The Business of Veterinary Medicine: Lessons Learned, Insights Shared

After graduating magna cum laude from WSU, Dr. Brett Bingham (‘00, DVM) started his career at a mixed animal practice in Idaho. He then moved to Intermountain Pet Hospital in Meridian, where he became a partner in 2007 and full owner in 2017. During the past five years, he expanded his practice to four locations across Treasure Valley. In 2022, he received the IVMA Veterinarian of the Year award and has served as president and president-elect of the organization.

In this interview article, Bingham reflects on his challenges and learning experiences in the veterinary medicine business.

What inspired your interest in veterinary medicine?

I grew up on my father’s dairy farm in Gooding, ID. As a child, I remember watching my father give a bottle of calcium gluconate to a cow with milk fever. The cow was weak and looked like death. After that IV, she got up, started eating, and acted like nothing was wrong. I was impressed by the “magic” of medicine and was inspired to help animals and people.

In what ways did the dairy farm foster your entrepreneurial spirit?

There were years we did really well, and some, where we barely scraped by. So, I considered the ups and downs of business as normal and wasn’t afraid of them. Though it was risky and unpredictable, I felt I had more control over my life as an entrepreneur than if I wasn’t. I learned to save during the good years and prepare for the bad. When they weren’t good, I learned to work hard and be innovative. Perseverance and sacrificing today for a better tomorrow is how it works.

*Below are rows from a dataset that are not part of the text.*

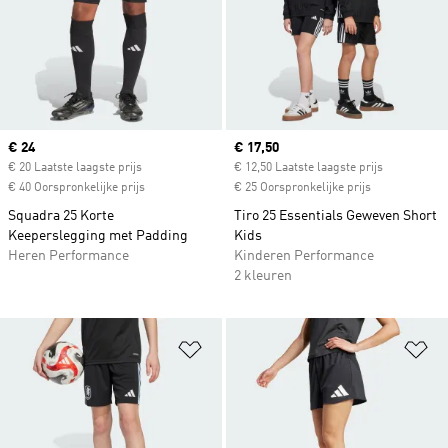
Current price
€ 24
Current price
€ 17,50
€ 20 Laatste laagste prijs
€ 12,50 Laatste laagste prijs
€ 40 Oorspronkelijke prijs
€ 25 Oorspronkelijke prijs
Squadra 25 Korte
Tiro 25 Essentials Geweven Short
Keeperslegging met Padding
Kids
Heren Performance
Kinderen Performance
2 kleuren
Op verlanglijst zetten
Op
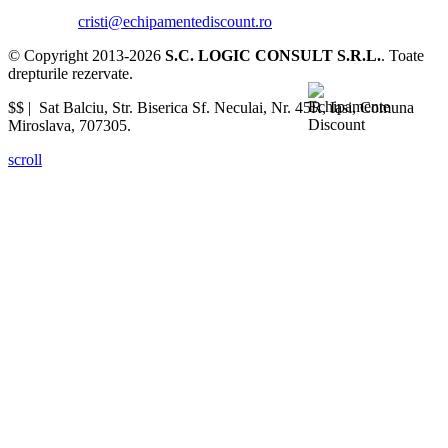
cristi@echipamentediscount.ro
© Copyright 2013-2026
S.C. LOGIC CONSULT S.R.L.
. Toate
drepturile rezervate.
$$ |
Sat Balciu, Str. Biserica Sf. Neculai, Nr. 45R
,
Iasi
,
Comuna
Miroslava
,
707305
.
scroll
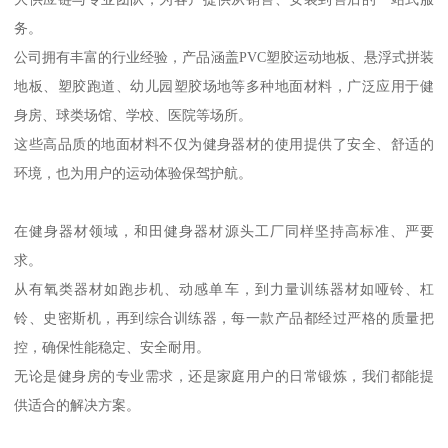
务。
公司拥有丰富的行业经验，产品涵盖PVC塑胶运动地板、悬浮式拼装
地板、塑胶跑道、幼儿园塑胶场地等多种地面材料，广泛应用于健
身房、球类场馆、学校、医院等场所。
这些高品质的地面材料不仅为健身器材的使用提供了安全、舒适的
环境，也为用户的运动体验保驾护航。
在健身器材领域，和田健身器材源头工厂同样坚持高标准、严要
求。
从有氧类器材如跑步机、动感单车，到力量训练器材如哑铃、杠
铃、史密斯机，再到综合训练器，每一款产品都经过严格的质量把
控，确保性能稳定、安全耐用。
无论是健身房的专业需求，还是家庭用户的日常锻炼，我们都能提
供适合的解决方案。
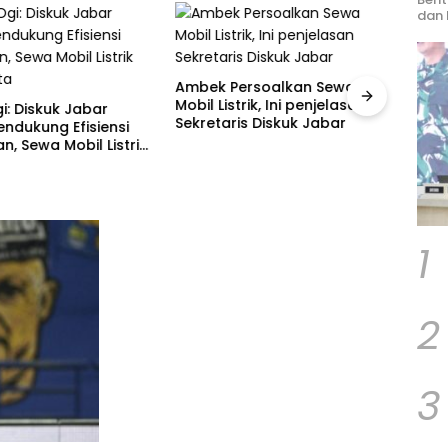
dan 
Ambek Persoalkan Sewa
Mobil Listrik, Ini penjelasan
i: Diskuk Jabar
Sekretaris Diskuk Jabar
endukung Efisiensi
Yuke 
, Sewa Mobil Listrik
Rang
uta
Regu
1
2
3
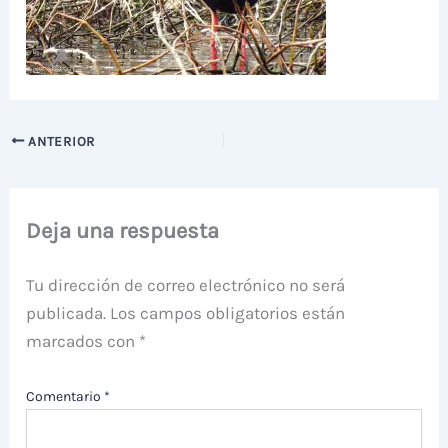
ANTERIOR
Deja una respuesta
Tu dirección de correo electrónico no será
publicada.
Los campos obligatorios están
marcados con
*
Comentario
*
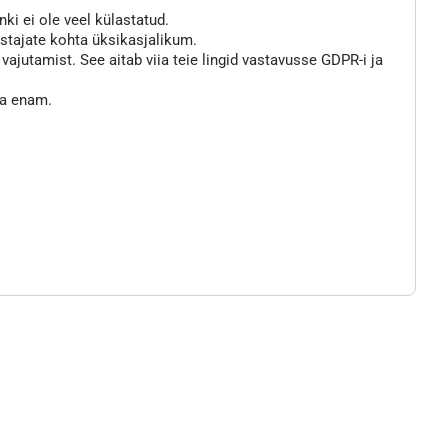
nki ei ole veel külastatud.
astajate kohta üksikasjalikum.
jutamist. See aitab viia teie lingid vastavusse GDPR-i ja
ta enam.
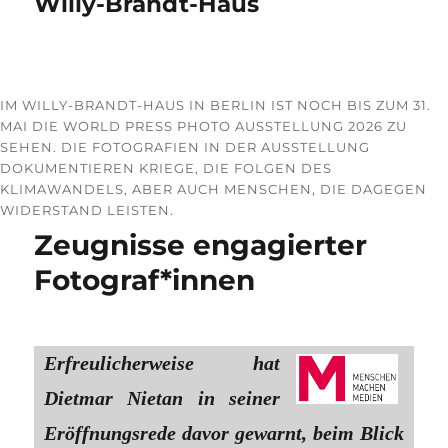
Willy-Brandt-Haus
IM WILLY-BRANDT-HAUS IN BERLIN IST NOCH BIS ZUM 31.
MAI DIE WORLD PRESS PHOTO AUSSTELLUNG 2026 ZU
SEHEN. DIE FOTOGRAFIEN IN DER AUSSTELLUNG
DOKUMENTIEREN KRIEGE, DIE FOLGEN DES
KLIMAWANDELS, ABER AUCH MENSCHEN, DIE DAGEGEN
WIDERSTAND LEISTEN.
Zeugnisse engagierter
Fotograf*innen
Erfreulicherweise hat
Dietmar Nietan in seiner
Eröffnungsrede davor gewarnt, beim Blick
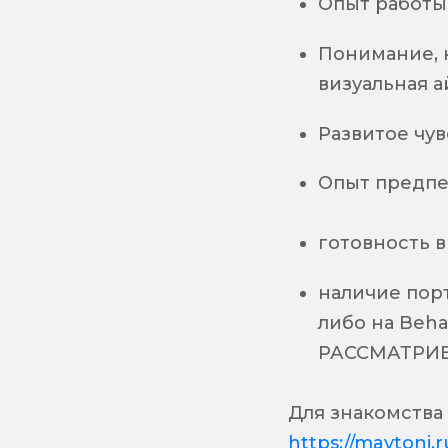
Опыт работы 
Понимание, 
визуальная а
Развитое чув
Опыт предпе
готовность 
наличие пор
либо на Beh
РАССМАТРИ
Для знакомства 
https://maytoni.r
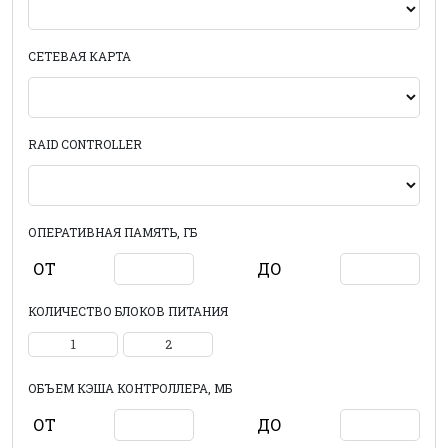
СЕТЕВАЯ КАРТА
RAID CONTROLLER
ОПЕРАТИВНАЯ ПАМЯТЬ, ГБ
ОТ
ДО
КОЛИЧЕСТВО БЛОКОВ ПИТАНИЯ
1
2
ОБЪЕМ КЭША КОНТРОЛЛЕРА, МБ
ОТ
ДО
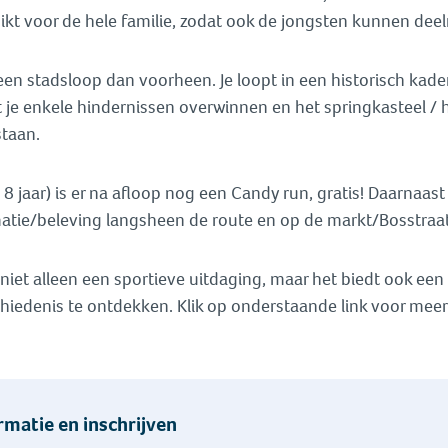
hikt voor de hele familie, zodat ook de jongsten kunnen de
en stadsloop dan voorheen. Je loopt in een historisch kade
 je enkele hindernissen overwinnen en het springkasteel /
staan.
t 8 jaar) is er na afloop nog een Candy run, gratis! Daarnaast
atie/beleving langsheen de route en op de markt/Bosstraat
 niet alleen een sportieve uitdaging, maar het biedt ook ee
hiedenis te ontdekken. Klik op onderstaande link voor meer
rmatie en inschrijven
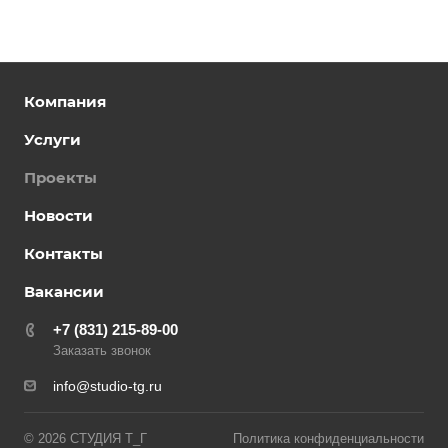
Компания
Услуги
Проекты
Новости
Контакты
Вакансии
+7 (831) 215-89-00
Заказать звонок
info@studio-tg.ru
© 2026 СТУДИЯ Т_Г
Политика конфиденциальности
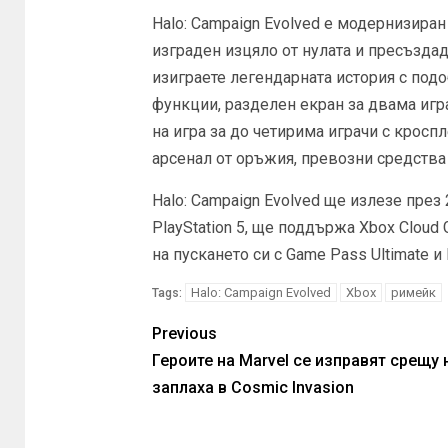
Halo: Campaign Evolved е модернизиран 
изграден изцяло от нулата и пресъздаде
изиграете легендарната история с по
функции, разделен екран за двама игр
на игра за до четирима играчи с кросп
арсенал от оръжия, превозни средства
Halo: Campaign Evolved ще излезе през 2
PlayStation 5, ще поддържа Xbox Cloud 
на пускането си с Game Pass Ultimate и
Halo: Campaign Evolved
Xbox
римейк
Tags:
Previous
Героите на Marvel се изправят срещу 
заплаха в Cosmic Invasion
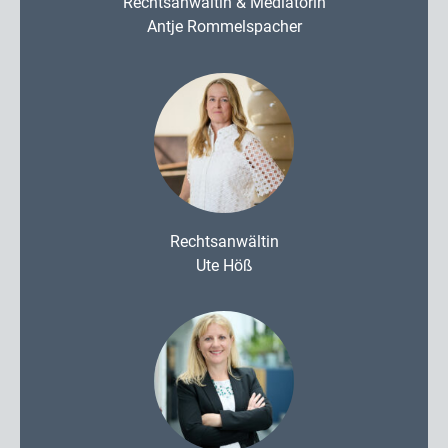
Rechtsanwältin & Mediatorin
Antje Rommelspacher
Rechtsanwältin
Ute Höß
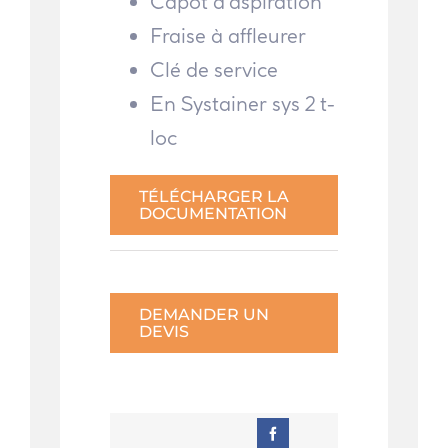
Capot d’aspiration
Fraise à affleurer
Clé de service
En Systainer sys 2 t-
loc
TÉLÉCHARGER LA
DOCUMENTATION
DEMANDER UN
DEVIS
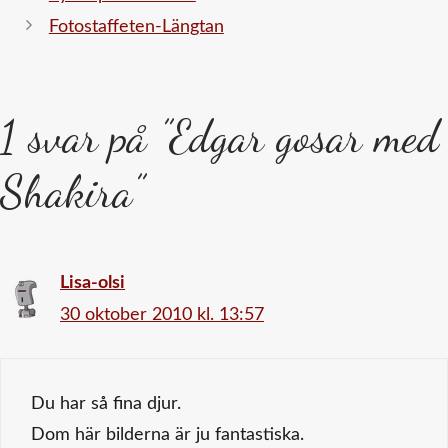
Fotostaffeten-Längtan
1 svar på ”Edgar gosar med
Shakira”
Lisa-olsi
30 oktober 2010 kl. 13:57
Du har så fina djur.
Dom här bilderna är ju fantastiska.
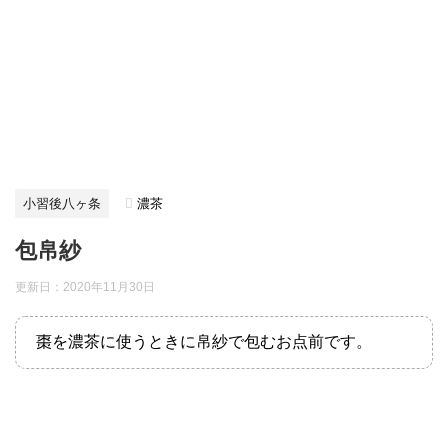
小習後八ヶ条
濃茶
包帛紗
更新日：
2020年11月30日
棗を濃茶に使うときに帛紗で包むお点前です。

Did you learn business skills and insights from your father?

My father was fiscally prudent. Every purchase was made with intention. He always asked, ‘How long will it take for this equipment to pay for itself?’ or ‘How much revenue will it generate?’ Nothing was purchased because it was new, shiny, or cool. It had to have a purpose to improve efficiency and production. I also learned one can do well perfecting a trade, but true wealth – the ability to help others – requires scaling your business to magnify your service to the community.

Was owning a practice always part of your plans?

Owning a veterinary hospital was my original goal, but I never dreamed I’d have ownership in four hospitals. When I took the job with Dr. Beede in 2001, he agreed to let me become a partner when the time was right. I worked as an associate for six years and was then given the opportunity of partnership. I became a partner in 2007, then full owner in 2017.

What were some of your challenges as a new business owner?

Defining the business’s core values and mission statement proved to be more difficult than I expected. Evaluating my core values and mission statement, then marrying that with the hospital took a lot of introspection and development. You must be authentic because who you are carries over to your business.

Was your business successful from the outset?

In the beginning, there was no money. Eventually, the business became financially rewarding, but I worked for 10 years as an owner before taking home one dollar of profit. We either didn’t have the profit or it needed to be re-invested back into the business. It was discouraging to invest so much with nothing to show for it. It’s like the Giant Timber bamboo. Five years of watering and nurturing, without seeing any change, can be discouraging. Then after five years, the bamboo grows 90 feet in 5 weeks. I feel my business life has been like the Giant Timber bamboo.

As your business has grown, what other challenges have you encountered?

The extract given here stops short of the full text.